За окном ночь. Фонари мажутся по стеклу светлыми длинными кляксами. Катит троллейбус, покачивает своих пассажиров.
Вон женщина георгины везет. Мест свободных полно, а она не садится, стоит с букетом своим, задумалась. О чем, спроси, думаешь-то, — сама не найдется ответить. А красивая! Красивая, хоть и не молодая уже. И не злая, спокойная красота, без раздражения, без тревоги, тихая. И георгины под стать — розовые, тяжелые, будто все еще влажные. И ковыльная тонкая травка вокруг. С дачи, наверное, едет, припозднилась. Муж откроет, у-у, скажет, припозднилась-то как! А она ему в нос букет — видал?
А пьяный спит. Тоже домой, видать, добирается. Привалил к окошку голову и спит себе. Спи, спи, пьяный, не просыпайся пока. Может, сон тебе вещий приснится!
И все-таки… что там за Катя еще за такая? Неужто вправду он забыл? Или нарочно? Очень хотелось забыть, очень уж гнусно на себя было — и забыл. Забыл.
ЖЕНЯ
Ну, что ж… — они шли по дороге, он и Катя, по мокрой дороге, мимо новых панельных домов и Катиной больницы, мимо голубооких деревянных домиков и ван-гоговских картофельных полей. С гор жиденьким молочным киселем сползал туман, слева на бугор поднимались сосны, а справа, в болоте, оставалась зябнуть бурая, отжившая уже трава.
— Раньше я работал в издательстве, — рассказывал он, — внештатником. Шмуцы рисовал, обложечки по заказу. А потом ушел.
Катя кивала: да-да, шмуцы… ушел…
Он смотрел на нее сбоку и думал: Катя, Катя, господи, это Катя.

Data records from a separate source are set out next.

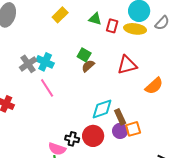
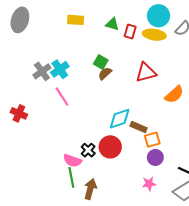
yellow rectangle: (60, 15) -> (76, 20), turned 49
cyan cross: (45, 62) -> (60, 69), turned 30
brown rectangle: (120, 117) -> (139, 127), turned -42
purple circle: (120, 131) -> (155, 157), moved
black cross: (72, 139) -> (88, 150), turned 32

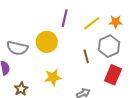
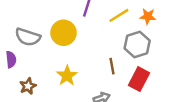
brown line: (86, 56) -> (112, 66), moved
yellow star: (53, 77) -> (67, 76), turned -30

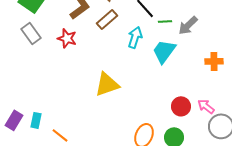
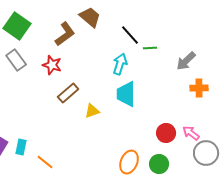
brown rectangle: (107, 19) -> (68, 93), moved
gray arrow: (188, 25) -> (186, 61), moved
cyan trapezoid: (164, 51) -> (126, 94), moved, turned -36
yellow triangle: (107, 84) -> (92, 111), size x0.6

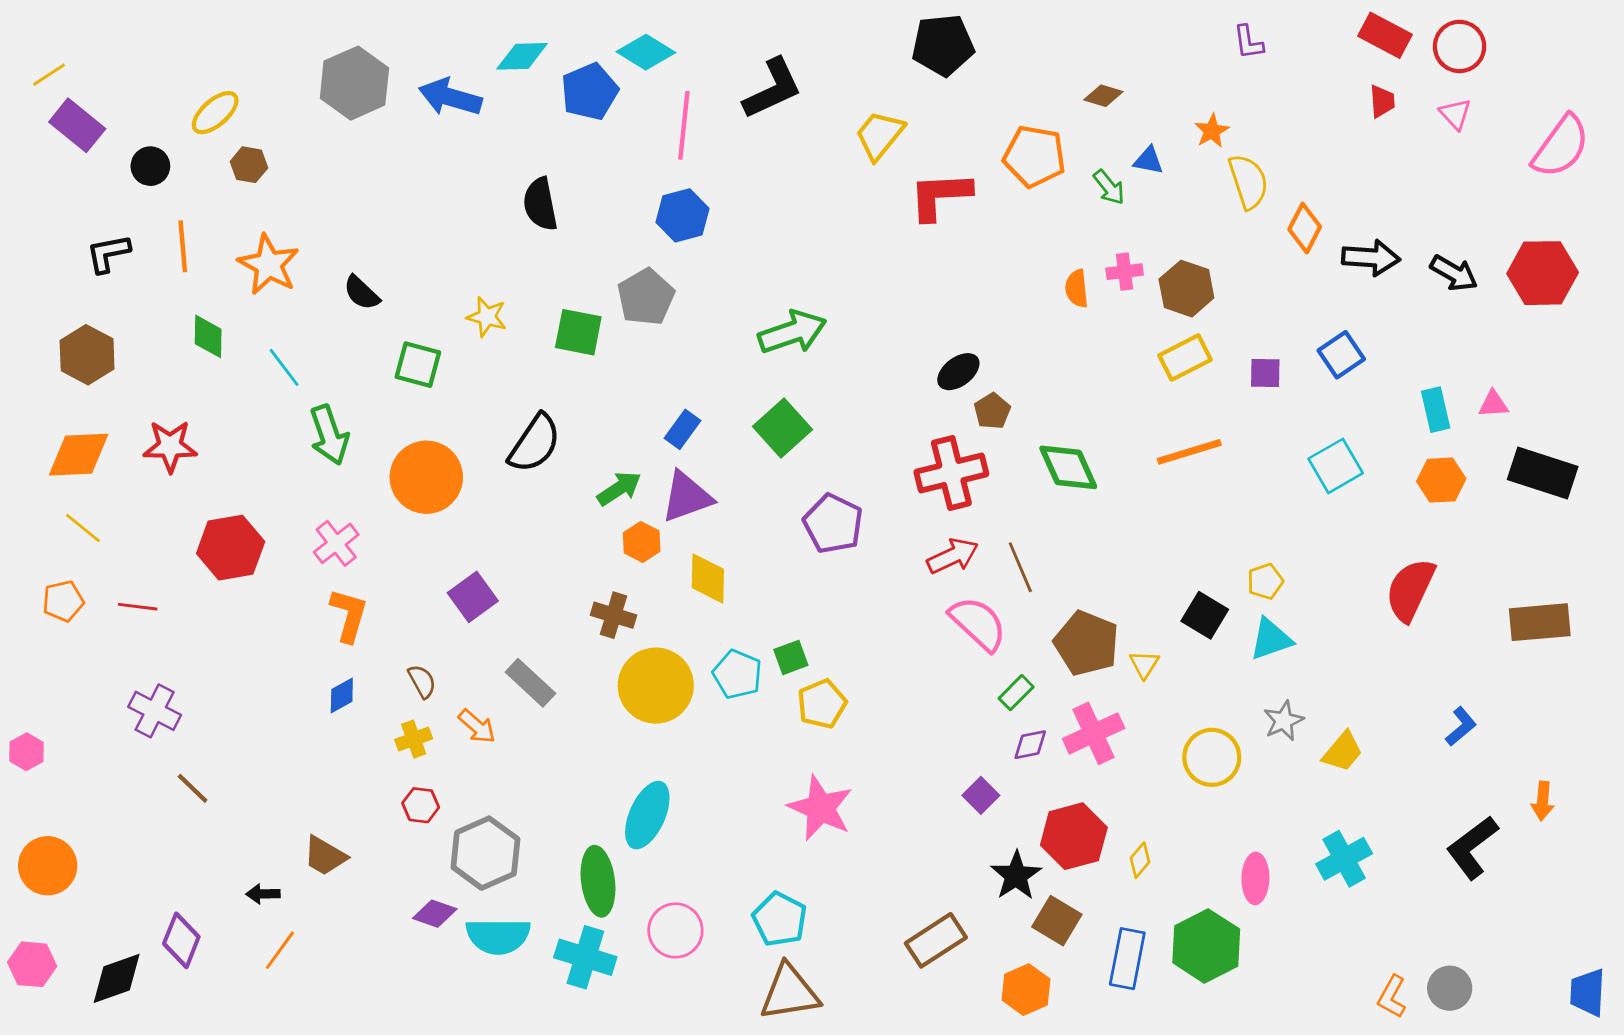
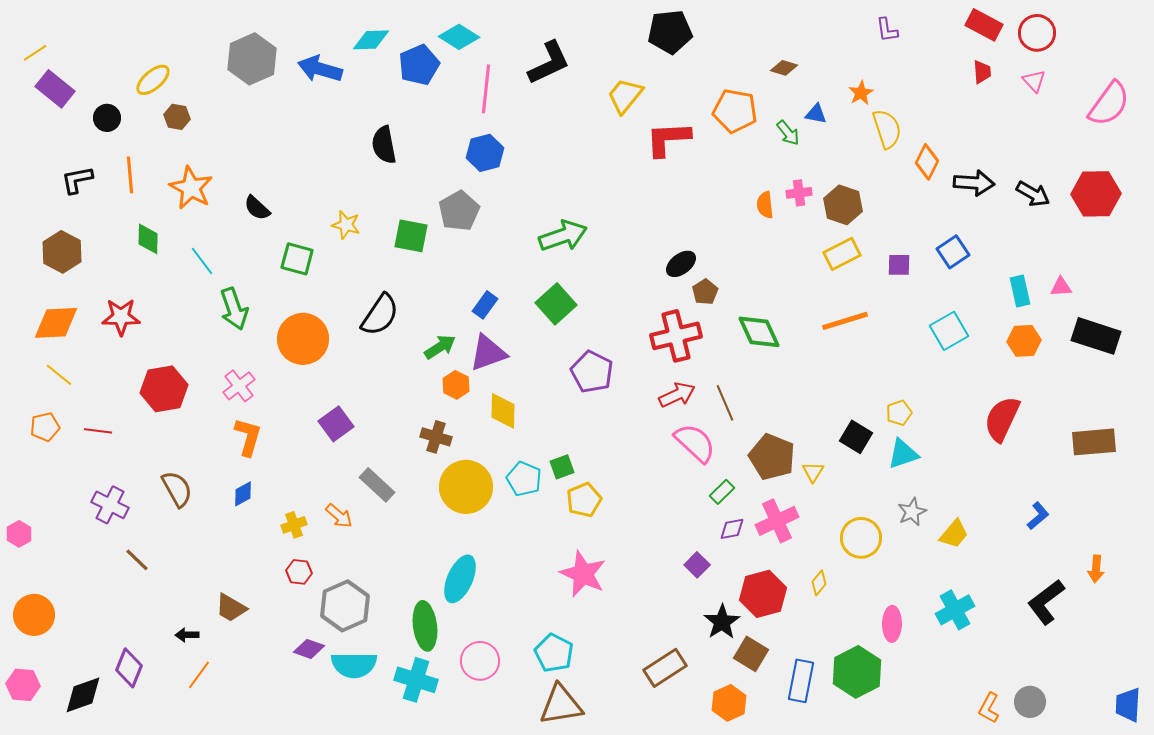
brown semicircle: (422, 681) -> (177, 489), moved, size x1.5
yellow diamond: (1140, 860) -> (819, 583), moved

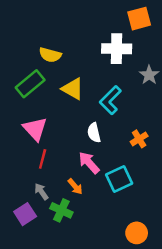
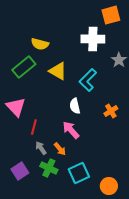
pink triangle: (35, 129) -> (16, 107), moved
cyan square: (119, 179) -> (79, 173), moved
gray arrow: (41, 192) -> (41, 148), moved

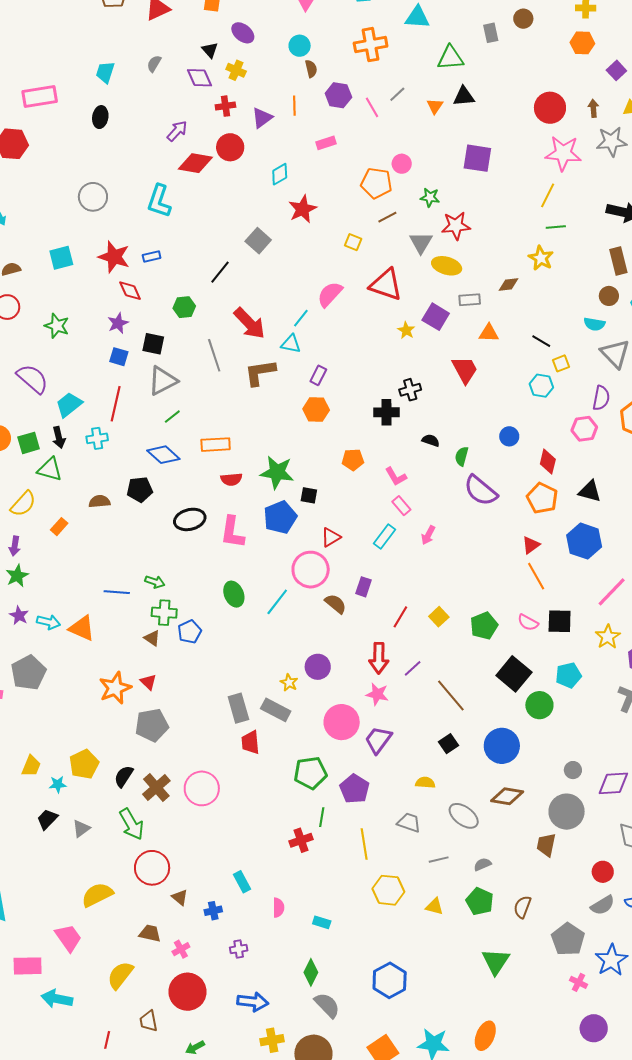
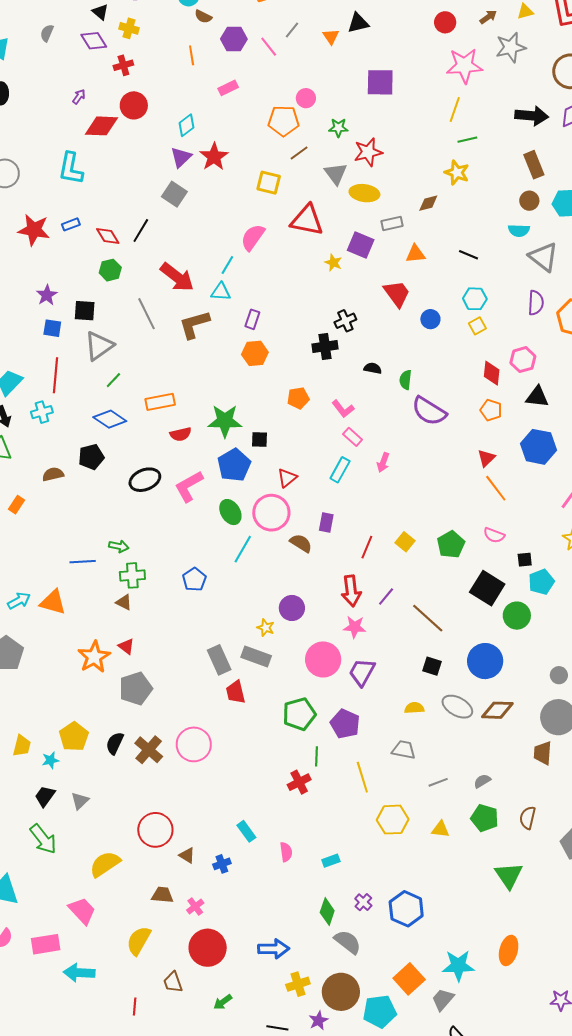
brown semicircle: (311, 69) -> (203, 17), turned 138
red circle: (550, 108) -> (445, 22), size x0.7
brown arrow: (593, 108) -> (488, 17), turned 66
purple triangle: (262, 118) -> (181, 157), moved
purple arrow: (177, 131) -> (79, 97), size x0.7
yellow square: (353, 242) -> (269, 183), size x1.4
red diamond: (130, 291) -> (108, 236), moved
yellow square: (561, 363) -> (477, 326), moved
pink hexagon: (584, 429) -> (523, 360), moved
blue circle: (509, 436) -> (430, 319), moved
orange pentagon: (542, 498) -> (491, 410), size x0.7
pink L-shape: (232, 532) -> (189, 486), turned 60
green ellipse: (234, 594) -> (230, 512), moved
black square: (560, 621) -> (525, 560), moved, size x0.6
cyan arrow: (48, 622) -> (19, 601), turned -35
blue pentagon: (190, 632) -> (194, 579), moved
black square: (449, 744) -> (432, 666), turned -30
gray ellipse: (464, 816) -> (457, 707), moved
green arrow: (131, 824) -> (43, 839), moved
cyan rectangle: (322, 922) -> (331, 861), turned -30
purple cross: (239, 949) -> (363, 902), moved, turned -30

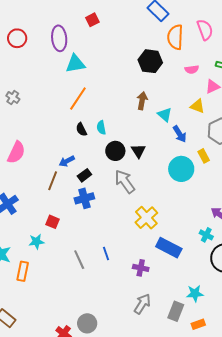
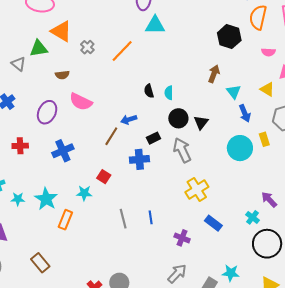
orange line: (78, 99) -> (122, 51), moved
pink semicircle: (16, 152) -> (81, 102), turned 80
black rectangle: (84, 175) -> (153, 138), moved
blue rectangle: (169, 248) -> (213, 223), size x0.7

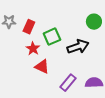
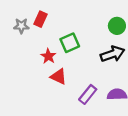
red rectangle: (29, 27) -> (40, 19), moved
black arrow: (78, 47) -> (112, 54), moved

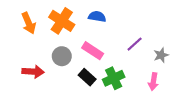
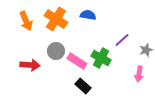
pink rectangle: (93, 51) -> (77, 61), moved
black rectangle: (87, 77) -> (83, 86), moved
green cross: (114, 78) -> (101, 58), moved, turned -36

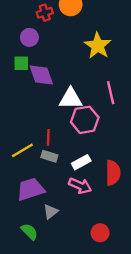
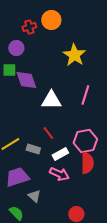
pink line: (111, 93) -> (85, 95), turned 30
pink hexagon: (85, 120) -> (85, 141), moved
red line: (48, 137) -> (48, 133), moved, turned -40
gray triangle: (51, 212) -> (34, 196), turned -40

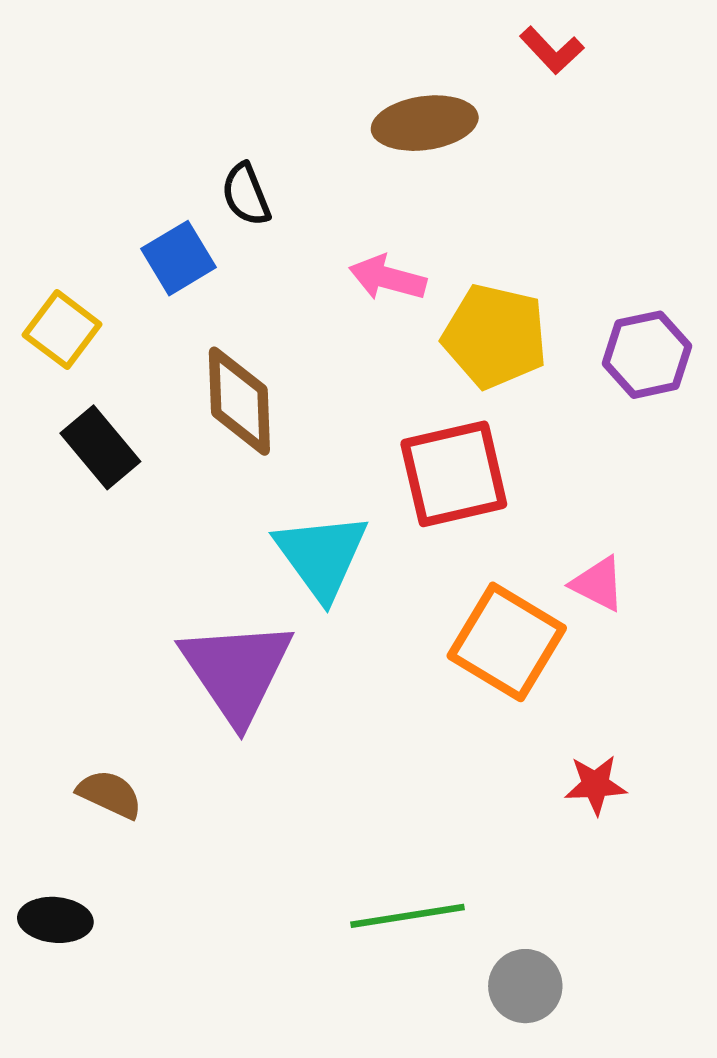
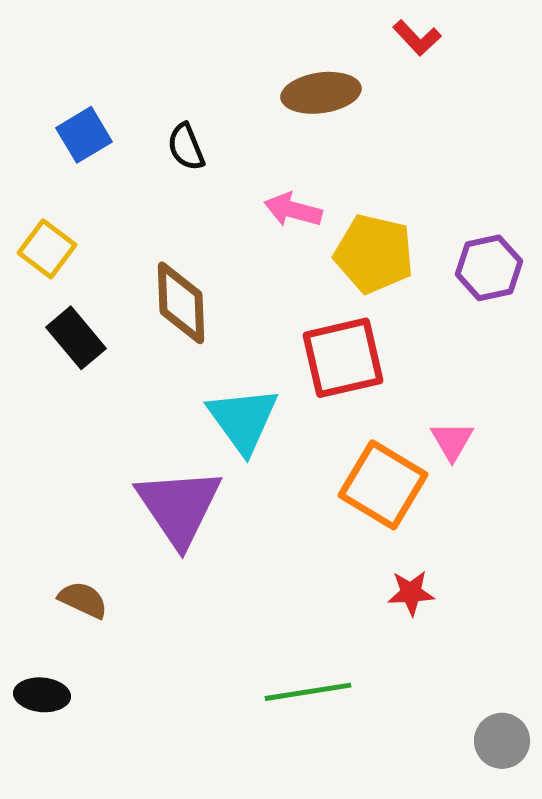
blue square: (178, 258) -> (84, 135), moved
pink triangle: (598, 584) -> (452, 441), turned 33
red star: (595, 785) -> (411, 593), moved
gray circle: (525, 986) -> (502, 741), moved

«Когда рисовал хорошие книги, Катя, я тебя помнил… И… и надеялся…» — хотелось сказать.
КАТЯ
Холодкова под маской мычит, мотает круглой головой, м-м, м-м, маму, что ли, зовет, бедная, а потом, утомившись, засыпает с мокрыми щеками. Тихо в операционной. Только аппарат наркозный: туф-ту, тыф-ты, туф-ту. Левая нога Холодковой, вернее, культя ее, покрыта простынею, а правую они с Козловым вертят-крутят — влево, вправо, вверх. Мажут: спирт, йод, снова спирт. И вот здесь еще, показывает Козлов, и вот! Верно показывает, правильно (Катя уважает его «мужской» ум), да вот не показывал бы?! Наметила линию, отвислые (нижняя побольше) губы нарисовала и скальпелем с тихим нажимом в обвод. Тоненький скальпелек, востренький, хорошо им работать, легко. Обвела, меняя наклон. Соединила. Козлов «поле» подает. Молча. Молча — значит, претензий нет, а то бы не заржавело, высказал, не тот человек, чтобы не высказать. Вообще-то ампутировать много ума не надо, ломать — не строить, но все может быть… операция ж! Кровь капельками, как рассыпавшиеся бусы из рябины, реденькие, совсем мало капелек. Да потому, конечно, и операция, что мало. Кровь к нижним отделам не проходит как следует, и ткани начинают умирать. Умирают и болят. Сиди ночью и три свою ногу руками. И никто точно не знает, почему. Было раньше мнение, что это от курения-де, куришь и вот сосуды от никотина сжимаются. И Холодкова в самом деле до сорока лет курила: но есть ведь и некурящие с эндартериитом, а есть и курящие без. Смерть придет, сказала как-то одна бабуся, причину найдет. И правильно, правильно, так оно и есть.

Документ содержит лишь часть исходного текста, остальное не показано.